■ Action item: Filter these records by the string "chọn", copying each line that holds it.

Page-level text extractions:
Segment Open

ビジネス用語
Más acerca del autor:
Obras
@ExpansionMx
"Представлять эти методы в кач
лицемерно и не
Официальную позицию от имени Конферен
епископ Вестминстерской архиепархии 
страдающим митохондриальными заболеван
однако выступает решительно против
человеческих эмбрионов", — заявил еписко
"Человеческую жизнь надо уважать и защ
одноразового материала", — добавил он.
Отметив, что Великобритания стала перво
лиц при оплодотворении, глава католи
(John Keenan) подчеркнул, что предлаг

Segment Closed
Segment Open

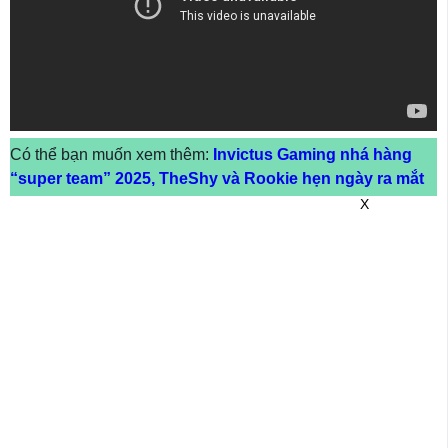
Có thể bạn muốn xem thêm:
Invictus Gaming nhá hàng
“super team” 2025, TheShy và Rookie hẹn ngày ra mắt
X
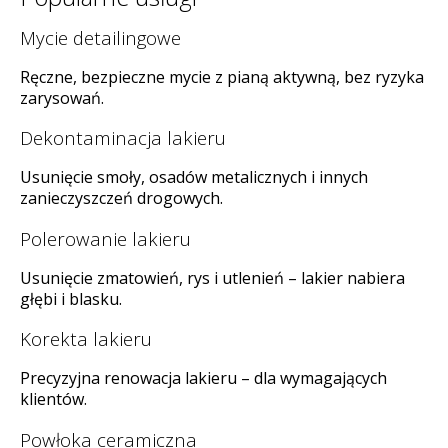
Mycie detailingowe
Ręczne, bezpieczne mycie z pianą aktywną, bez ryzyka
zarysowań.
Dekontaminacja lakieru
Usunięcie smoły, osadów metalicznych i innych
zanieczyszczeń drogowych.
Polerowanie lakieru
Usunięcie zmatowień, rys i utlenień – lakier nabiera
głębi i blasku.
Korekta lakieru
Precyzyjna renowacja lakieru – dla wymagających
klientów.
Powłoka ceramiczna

Segment Closed
Segment Open

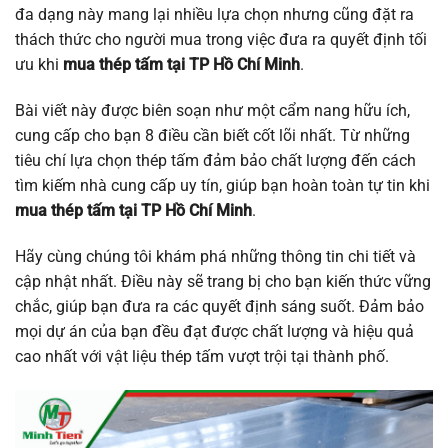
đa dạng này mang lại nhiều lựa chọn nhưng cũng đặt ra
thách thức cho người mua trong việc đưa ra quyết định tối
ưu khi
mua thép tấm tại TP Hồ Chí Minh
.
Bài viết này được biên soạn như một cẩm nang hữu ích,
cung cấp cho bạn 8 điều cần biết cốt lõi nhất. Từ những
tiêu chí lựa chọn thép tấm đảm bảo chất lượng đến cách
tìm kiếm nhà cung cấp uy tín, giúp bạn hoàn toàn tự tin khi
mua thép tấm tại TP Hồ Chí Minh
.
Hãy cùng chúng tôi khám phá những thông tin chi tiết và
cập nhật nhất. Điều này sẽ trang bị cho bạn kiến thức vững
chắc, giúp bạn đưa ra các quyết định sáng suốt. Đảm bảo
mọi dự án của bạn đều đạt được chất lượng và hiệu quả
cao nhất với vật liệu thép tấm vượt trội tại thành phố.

Segment Closed

■ Reply to the exercise:
đa dạng này mang lại nhiều lựa chọn nhưng cũng đặt ra
tiêu chí lựa chọn thép tấm đảm bảo chất lượng đến cách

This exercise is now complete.